Selon les derniers sondages, le Parti du respect et de la liberté (Tisza, PPE) de Péter Magyar est crédité de 50 % des voix, contre 40 % pour le Fidesz (PPE). L’avance de Magyar est restée solide depuis le croisement des courbes au début de l’année 2025, plaçant Orbán dans une position de concurrence réelle.
Les instituts de sondage alignés sur le gouvernement donnent toutefois au Fidesz une avance considérable sur Tisza.

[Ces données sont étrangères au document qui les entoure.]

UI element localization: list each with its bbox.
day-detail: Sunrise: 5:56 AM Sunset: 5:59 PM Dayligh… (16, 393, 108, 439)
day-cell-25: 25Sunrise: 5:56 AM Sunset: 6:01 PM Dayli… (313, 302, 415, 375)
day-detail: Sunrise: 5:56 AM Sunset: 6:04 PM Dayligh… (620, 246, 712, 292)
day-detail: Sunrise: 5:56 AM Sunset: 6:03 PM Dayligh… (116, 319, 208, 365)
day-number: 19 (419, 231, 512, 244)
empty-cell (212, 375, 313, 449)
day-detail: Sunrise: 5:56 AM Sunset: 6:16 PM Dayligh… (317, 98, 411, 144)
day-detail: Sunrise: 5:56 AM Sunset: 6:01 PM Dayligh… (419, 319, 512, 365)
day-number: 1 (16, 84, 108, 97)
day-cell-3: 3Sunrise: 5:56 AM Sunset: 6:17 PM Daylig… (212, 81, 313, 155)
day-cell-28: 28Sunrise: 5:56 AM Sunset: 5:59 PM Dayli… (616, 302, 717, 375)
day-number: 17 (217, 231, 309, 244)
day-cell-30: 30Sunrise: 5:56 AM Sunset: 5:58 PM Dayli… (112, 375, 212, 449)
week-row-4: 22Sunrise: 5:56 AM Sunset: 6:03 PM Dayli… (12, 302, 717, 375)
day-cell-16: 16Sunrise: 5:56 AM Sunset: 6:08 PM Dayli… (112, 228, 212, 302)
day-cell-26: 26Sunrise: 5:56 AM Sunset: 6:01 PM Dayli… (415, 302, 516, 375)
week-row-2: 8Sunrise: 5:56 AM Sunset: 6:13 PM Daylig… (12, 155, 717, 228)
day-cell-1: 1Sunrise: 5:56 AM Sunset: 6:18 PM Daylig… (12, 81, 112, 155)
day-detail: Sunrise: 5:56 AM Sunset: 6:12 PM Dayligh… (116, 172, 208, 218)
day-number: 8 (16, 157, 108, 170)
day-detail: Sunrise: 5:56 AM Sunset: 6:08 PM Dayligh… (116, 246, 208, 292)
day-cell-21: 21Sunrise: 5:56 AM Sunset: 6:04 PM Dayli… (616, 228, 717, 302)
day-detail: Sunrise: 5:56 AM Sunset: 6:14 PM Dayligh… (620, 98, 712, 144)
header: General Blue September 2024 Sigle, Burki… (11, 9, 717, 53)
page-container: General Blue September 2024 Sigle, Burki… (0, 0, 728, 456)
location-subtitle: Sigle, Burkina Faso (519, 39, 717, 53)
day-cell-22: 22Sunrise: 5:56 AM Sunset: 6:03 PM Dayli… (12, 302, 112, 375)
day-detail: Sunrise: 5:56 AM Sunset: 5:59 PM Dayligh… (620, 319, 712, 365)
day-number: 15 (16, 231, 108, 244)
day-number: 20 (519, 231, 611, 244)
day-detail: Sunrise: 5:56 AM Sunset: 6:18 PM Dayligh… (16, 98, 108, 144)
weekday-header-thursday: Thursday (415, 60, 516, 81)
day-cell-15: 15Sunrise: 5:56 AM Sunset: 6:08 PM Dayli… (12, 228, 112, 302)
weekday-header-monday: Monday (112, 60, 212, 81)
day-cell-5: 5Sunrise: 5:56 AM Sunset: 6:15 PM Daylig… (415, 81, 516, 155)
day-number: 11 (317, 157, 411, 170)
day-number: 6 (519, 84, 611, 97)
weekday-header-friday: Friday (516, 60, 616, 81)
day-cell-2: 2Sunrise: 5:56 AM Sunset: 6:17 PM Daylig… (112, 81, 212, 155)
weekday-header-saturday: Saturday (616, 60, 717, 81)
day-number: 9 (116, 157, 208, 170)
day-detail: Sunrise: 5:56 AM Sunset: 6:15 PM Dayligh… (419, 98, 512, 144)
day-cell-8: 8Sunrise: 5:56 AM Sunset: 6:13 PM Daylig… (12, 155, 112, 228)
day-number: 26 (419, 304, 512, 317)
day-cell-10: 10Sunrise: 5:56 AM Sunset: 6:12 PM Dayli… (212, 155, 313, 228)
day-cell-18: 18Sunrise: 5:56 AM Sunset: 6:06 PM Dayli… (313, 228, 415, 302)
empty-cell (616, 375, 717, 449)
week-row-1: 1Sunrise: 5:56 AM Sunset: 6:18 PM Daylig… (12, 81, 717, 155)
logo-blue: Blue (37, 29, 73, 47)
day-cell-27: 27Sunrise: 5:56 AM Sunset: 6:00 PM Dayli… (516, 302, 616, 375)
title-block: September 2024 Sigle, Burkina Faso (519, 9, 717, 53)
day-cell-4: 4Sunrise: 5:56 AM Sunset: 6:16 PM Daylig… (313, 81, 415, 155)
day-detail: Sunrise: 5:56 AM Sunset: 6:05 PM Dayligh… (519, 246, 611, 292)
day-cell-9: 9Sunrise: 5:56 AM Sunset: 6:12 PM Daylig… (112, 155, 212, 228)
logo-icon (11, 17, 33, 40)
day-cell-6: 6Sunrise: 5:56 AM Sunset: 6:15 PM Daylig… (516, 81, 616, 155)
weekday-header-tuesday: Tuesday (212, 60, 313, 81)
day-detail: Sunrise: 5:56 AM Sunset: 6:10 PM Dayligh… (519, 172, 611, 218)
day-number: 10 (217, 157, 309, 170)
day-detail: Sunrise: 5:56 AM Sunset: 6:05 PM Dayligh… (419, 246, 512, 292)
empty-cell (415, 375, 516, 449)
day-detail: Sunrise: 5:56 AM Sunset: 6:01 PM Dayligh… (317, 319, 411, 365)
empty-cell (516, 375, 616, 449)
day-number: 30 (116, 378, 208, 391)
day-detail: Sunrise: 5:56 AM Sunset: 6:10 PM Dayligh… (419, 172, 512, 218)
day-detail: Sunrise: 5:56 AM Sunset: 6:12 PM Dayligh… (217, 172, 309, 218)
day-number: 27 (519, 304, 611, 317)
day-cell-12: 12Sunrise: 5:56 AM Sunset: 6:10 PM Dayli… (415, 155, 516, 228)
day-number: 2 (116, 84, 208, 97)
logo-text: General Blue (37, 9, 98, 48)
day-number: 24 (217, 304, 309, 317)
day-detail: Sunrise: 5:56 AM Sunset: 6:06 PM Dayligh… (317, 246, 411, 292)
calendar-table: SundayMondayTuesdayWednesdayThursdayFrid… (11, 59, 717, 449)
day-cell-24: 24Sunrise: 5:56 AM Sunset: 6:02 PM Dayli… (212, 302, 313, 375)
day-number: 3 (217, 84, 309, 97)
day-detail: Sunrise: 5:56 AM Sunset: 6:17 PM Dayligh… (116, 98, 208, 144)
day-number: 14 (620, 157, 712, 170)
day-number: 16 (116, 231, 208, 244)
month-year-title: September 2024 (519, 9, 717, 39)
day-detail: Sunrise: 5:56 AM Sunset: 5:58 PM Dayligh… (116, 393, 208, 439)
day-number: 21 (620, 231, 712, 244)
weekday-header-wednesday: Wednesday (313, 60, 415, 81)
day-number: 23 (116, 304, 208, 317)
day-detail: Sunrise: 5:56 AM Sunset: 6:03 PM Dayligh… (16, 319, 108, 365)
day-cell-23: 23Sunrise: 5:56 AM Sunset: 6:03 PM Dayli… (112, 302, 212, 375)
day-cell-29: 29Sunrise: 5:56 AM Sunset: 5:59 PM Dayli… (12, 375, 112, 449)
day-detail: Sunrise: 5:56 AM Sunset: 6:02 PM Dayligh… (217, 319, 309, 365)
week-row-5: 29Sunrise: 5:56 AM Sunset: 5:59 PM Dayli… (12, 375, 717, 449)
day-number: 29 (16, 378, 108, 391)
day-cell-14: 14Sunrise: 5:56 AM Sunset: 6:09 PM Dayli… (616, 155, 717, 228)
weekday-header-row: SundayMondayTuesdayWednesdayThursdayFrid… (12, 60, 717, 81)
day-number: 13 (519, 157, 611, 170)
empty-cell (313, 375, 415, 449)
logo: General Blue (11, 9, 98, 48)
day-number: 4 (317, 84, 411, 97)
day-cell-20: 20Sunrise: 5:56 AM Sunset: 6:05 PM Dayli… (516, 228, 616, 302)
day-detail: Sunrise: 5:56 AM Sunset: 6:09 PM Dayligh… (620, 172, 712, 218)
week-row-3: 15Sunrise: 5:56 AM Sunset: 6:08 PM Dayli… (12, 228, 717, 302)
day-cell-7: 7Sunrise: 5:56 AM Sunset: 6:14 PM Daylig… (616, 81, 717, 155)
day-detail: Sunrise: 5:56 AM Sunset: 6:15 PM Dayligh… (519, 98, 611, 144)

- Au 30 mars, les sondeurs indépendants ou affiliés aux partis de l’opposition plaçaient Tisza en tête avec une avance de 13,2 points sur le Fidesz.
- Les sondeurs affiliés au gouvernement de Viktor Orbán, dont certains reçoivent des financements publics, placent quant à eux le Fidesz en tête avec 6,6 points d’avance sur Tisza.
- Le sondeur américain McLaughlin & Associates, considéré par Silver Bulletin comme présentant un biais statistique moyen historique de 1,7 point en faveur des candidats républicains — ce qui en fait l’un des instituts les plus biaisés —, donne jusqu’à 10 points d’avance au Fidesz sur Tisza.
Ces écarts considérables entre les instituts de sondage — qui sont relativement rares en Europe — se sont creusés depuis les élections de 2022. Il y a quatre ans, lors des dernières législatives, tous les principaux instituts donnaient ainsi le Fidesz gagnant à la fin de la campagne, même ceux qui avaient tendance à surestimer le soutien à l’opposition.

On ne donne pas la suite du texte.